Sus versos son espejos de su memoria, como expresa, Pedro Luis Ladrón en ‘Perseidas sobre la lápida'; nos habla de una vida que sueña recuerdos constantes, en su intensa brevedad, son fugaces instantes de recuerdos. Así lo siente el poeta y así lo representa: la vida son momentos de tono amarillento y tenue aroma seco: memoria entre los dedos que se escapa de tan efímeros.
En el libro se siente cómo un poema se entrelaza con otro como si se fueran dando la mano, pues el eje isotópico contrapuesto vida-muerte, recorre los poemas haciendo de hilo conductor de todos. También el léxico empleado se mueve dentro del mismo campo o campos cercanos a la dicotomía que protagoniza los versos.
La vida, para Pedro Luis Ladrón, es tiempo fugaz de sueños, recuerdos y memoria; es un viaje en tren, un laberinto o un sendero hecho de tiempo que se va agotando... es como un largo pasillo que nos lleva, inevitablemente, hasta la muerte. La imagen del pasillo al igual que las demás, se van repitiendo en las poesías. En este viaje habrá una partida definitiva que será un día inesperado que dejará inconclusa la tarea de vivir. La vida es una consecución de movimientos fragmentados para el autor, rotos por la acción de la muerte, la inacción, la enfermedad, que se refleja recorriendo a los matices rojos de la sangre –‘La sangre resbalada'-.
La muerte es adjetivada más ampliamente que la vida y no es vista como algo negativo sino de forma realista –tal vez en exceso en algunos poemas-. La vida es buena , es dulce pero no siempre.

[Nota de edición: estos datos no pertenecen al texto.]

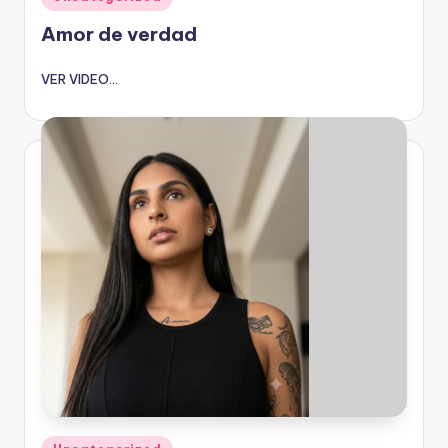
en
Amor de verdad
VER VIDEO...
Publicado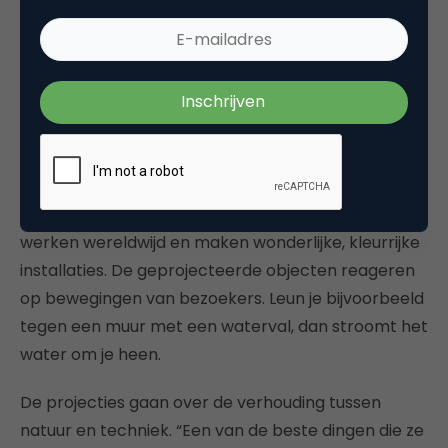
Het laatste voorbeeld is voor Van der Heijden een
mooi voorbeeld wat er met volledig digitale
middelen nu allemaal mogelijk is qua ‘immersion’,
onderdompeling. TeamLab is een internationaal
kunstenaarscollectief en ze maken gebouwgrote
installaties van hun werk, immersive experiences en
volledig digitaal. Het laat iets zien van de toekomst.
De kunstenaars en wetenschappers van TeamLab
werken wereldwijd en maken wonderlijke, kleurrijke
installaties. De geprojecteerde objecten reageren
op bewegingen van bezoekers. Leun je bijvoorbeeld
tegen een muur met een waterval, dan stroomt het
water om je heen.
De projecties gaan over de verhouding tussen
natuur en techniek. “Een van de beste dingen die ze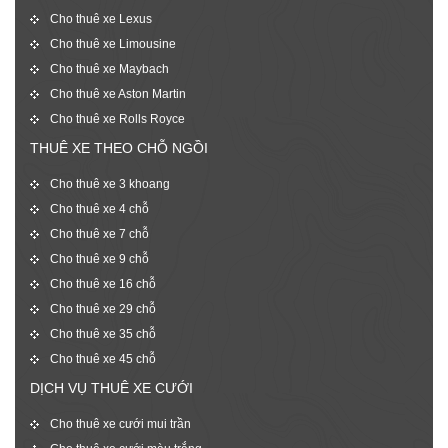
Cho thuê xe Lexus
Cho thuê xe Limousine
Cho thuê xe Maybach
Cho thuê xe Aston Martin
Cho thuê xe Rolls Royce
THUÊ XE THEO CHỖ NGỒI
Cho thuê xe 3 khoang
Cho thuê xe 4 chỗ
Cho thuê xe 7 chỗ
Cho thuê xe 9 chỗ
Cho thuê xe 16 chỗ
Cho thuê xe 29 chỗ
Cho thuê xe 35 chỗ
Cho thuê xe 45 chỗ
DỊCH VỤ THUÊ XE CƯỚI
Cho thuê xe cưới mui trần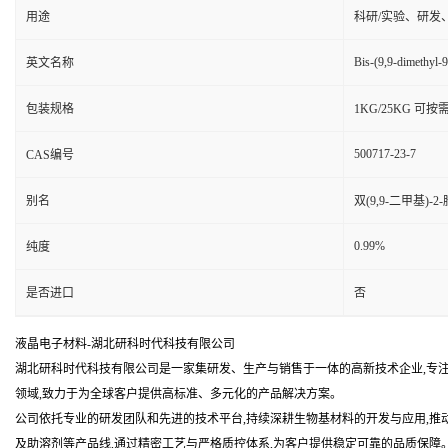
用途
科研/实验、研发
Bis-(9,9-dimethyl-
英文名称
包装规格
1KG/25KG 可
500717-23-7
CAS编号
别名
双(9,9-二甲基)-2-
0.99%
纯度
是否进口
否
液晶电子材料-湖北研科时代科技有限公司
湖北研科时代科技有限公司是一家集研发、生产与销售于一体的高新技术企业,专
领域,致力于为全球客户提供高标准、多元化的产品解决方案。
公司依托专业的研发团队和先进的技术平台,持续深耕生物基材料的开发与应用,推
及助溶剂等产品线,通过精密工艺与严格质控体系,为客户提供稳定可靠的品质保障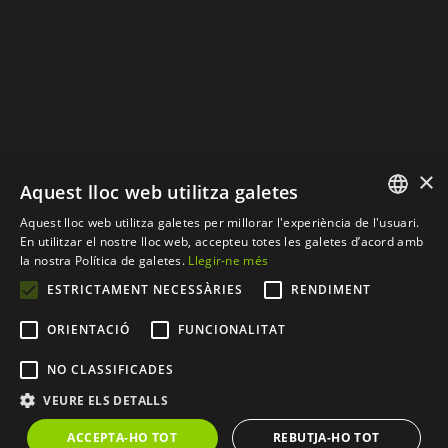
×
Aquest lloc web utilitza galetes
Aquest lloc web utilitza galetes per millorar l'experiència de l'usuari.
SPANISH
En utilitzar el nostre lloc web, accepteu totes les galetes d’acord amb
la nostra Política de galetes.
Llegir-ne més
CATALAN
ESTRICTAMENT NECESSÀRIES
RENDIMENT
© Copyright 2012 - 2024 |
Web desenvolupada per
ORIENTACIÓ
FUNCIONALITAT
CompsaOnline S.L.
| Tots
NO CLASSIFICADES
els drets resevats
VEURE ELS DETALLS
ACCEPTA-HO TOT
REBUTJA-HO TOT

La quietud de la muerte versus el movimiento de la vida; la muerte simboliza unas manos que ya no se encienden, dedos fríos que no consiguen entrar en calor , es inconclusión, un oscuro hueco donde nadie camina , es sombra. Es el momento final.

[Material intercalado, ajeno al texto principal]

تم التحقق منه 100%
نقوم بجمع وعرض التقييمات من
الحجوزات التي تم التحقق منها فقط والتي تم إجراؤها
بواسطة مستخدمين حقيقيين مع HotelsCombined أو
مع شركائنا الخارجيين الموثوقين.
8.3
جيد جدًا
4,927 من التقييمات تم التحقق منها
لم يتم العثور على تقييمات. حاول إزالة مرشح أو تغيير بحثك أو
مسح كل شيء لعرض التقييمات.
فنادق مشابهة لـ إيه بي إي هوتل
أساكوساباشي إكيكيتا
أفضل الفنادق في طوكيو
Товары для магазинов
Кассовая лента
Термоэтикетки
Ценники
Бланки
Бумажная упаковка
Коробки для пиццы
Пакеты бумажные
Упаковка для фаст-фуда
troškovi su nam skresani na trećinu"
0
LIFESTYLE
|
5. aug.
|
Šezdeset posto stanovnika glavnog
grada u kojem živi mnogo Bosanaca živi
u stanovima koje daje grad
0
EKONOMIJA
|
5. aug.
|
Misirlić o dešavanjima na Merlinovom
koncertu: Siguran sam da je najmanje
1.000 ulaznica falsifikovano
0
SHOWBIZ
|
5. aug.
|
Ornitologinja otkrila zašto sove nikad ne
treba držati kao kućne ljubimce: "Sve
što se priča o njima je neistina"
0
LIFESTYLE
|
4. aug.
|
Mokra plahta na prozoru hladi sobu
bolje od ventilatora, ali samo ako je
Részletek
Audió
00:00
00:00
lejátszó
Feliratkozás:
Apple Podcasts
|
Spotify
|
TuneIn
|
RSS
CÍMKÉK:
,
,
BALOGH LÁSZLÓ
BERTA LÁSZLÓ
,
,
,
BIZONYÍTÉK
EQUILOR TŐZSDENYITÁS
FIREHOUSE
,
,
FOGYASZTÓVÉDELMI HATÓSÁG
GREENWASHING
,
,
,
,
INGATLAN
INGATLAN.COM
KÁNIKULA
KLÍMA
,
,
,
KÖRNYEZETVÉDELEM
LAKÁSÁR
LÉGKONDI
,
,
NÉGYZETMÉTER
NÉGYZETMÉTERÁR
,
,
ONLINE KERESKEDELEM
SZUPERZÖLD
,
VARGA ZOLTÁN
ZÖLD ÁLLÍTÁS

Algunos de los poemas que integran el libro presentan la forma del subgénero lírico planto o elegía, que es como un llanto o lamento dirigido a alguien. En este sentido, ‘En el laberinto de la enfermedad' está dedicado a un enfermo de Alzheimer o ‘La ilusión de su vida' a un niño que muere; los poemas ‘Llanto de plegaria', ‘Lamento' e ‘Inventé la muerte', dedicado a A J. A., corroboran la adscripción a este género que era propio de la Edad Media. Muchos otros se asemejan a las odas de alabanza y el tema que se canta es la vida y la muerte, centrándose más en la segunda.
Los títulos de los poemas son impactantes; algunos constan de una sola palabra que sigue el tópico de la muerte en su amplio abanico, y son tan fríos como puedan serlo la lápida escarchada o una ‘Lápida de hielo' o, sin ir más lejos, el tema en sí: ‘Amortajado', ‘Incineración'... pero sin duda el más duro es el titulado ‘Radioterapia' –pueden imaginar por qué.

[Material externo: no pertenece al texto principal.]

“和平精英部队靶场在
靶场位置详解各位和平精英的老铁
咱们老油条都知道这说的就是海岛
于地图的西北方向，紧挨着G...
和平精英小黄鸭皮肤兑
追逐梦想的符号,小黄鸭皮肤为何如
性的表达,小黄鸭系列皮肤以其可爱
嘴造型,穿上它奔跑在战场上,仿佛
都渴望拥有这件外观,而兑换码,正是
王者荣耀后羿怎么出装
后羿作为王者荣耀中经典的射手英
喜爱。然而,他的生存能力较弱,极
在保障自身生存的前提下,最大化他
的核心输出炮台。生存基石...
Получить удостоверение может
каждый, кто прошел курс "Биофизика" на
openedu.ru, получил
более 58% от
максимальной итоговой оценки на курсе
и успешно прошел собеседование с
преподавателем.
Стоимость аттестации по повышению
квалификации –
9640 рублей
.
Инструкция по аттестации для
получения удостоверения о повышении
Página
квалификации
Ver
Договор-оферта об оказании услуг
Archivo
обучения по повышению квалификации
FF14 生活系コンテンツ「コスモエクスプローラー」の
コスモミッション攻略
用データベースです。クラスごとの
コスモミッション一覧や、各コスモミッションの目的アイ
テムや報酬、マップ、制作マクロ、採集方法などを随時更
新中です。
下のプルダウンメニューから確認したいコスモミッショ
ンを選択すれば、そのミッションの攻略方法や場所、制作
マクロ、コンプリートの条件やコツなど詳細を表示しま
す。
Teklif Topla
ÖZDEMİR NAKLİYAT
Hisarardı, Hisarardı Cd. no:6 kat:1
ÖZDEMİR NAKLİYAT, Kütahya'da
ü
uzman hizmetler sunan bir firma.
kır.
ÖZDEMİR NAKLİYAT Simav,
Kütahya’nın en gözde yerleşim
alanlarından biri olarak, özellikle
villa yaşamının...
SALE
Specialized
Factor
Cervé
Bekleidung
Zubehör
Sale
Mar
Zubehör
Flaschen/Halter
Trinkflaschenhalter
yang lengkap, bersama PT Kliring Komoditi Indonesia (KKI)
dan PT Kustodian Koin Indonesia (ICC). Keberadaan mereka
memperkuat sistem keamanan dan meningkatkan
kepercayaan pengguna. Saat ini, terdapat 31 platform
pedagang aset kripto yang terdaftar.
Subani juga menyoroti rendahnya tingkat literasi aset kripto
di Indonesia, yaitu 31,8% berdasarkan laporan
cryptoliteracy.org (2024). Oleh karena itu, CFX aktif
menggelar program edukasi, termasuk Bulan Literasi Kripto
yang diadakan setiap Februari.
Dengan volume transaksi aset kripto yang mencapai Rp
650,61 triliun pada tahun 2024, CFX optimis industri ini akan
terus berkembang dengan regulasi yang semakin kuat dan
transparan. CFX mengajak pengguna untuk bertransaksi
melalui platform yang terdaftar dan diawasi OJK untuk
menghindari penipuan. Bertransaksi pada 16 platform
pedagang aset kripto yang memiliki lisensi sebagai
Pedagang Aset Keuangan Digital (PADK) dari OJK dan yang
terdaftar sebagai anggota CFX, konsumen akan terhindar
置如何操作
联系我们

El poeta ha combinado en sus versos la frialdad y crudeza del tema con la delicadeza de la palabra poética que recorre, entre poema y poema, el largo pasillo que lleva hasta la muerte ajada, adjetivo que le gusta emplear al autor haciendo uso también de ecos de palabras ajadas .
Quien se acerque a estos versos deberá escoger, preferiblemente, un día de los más alegres que tenga y no quiera leer más de dos o tres poemas en ese momento pues conseguirá deprimirse el día.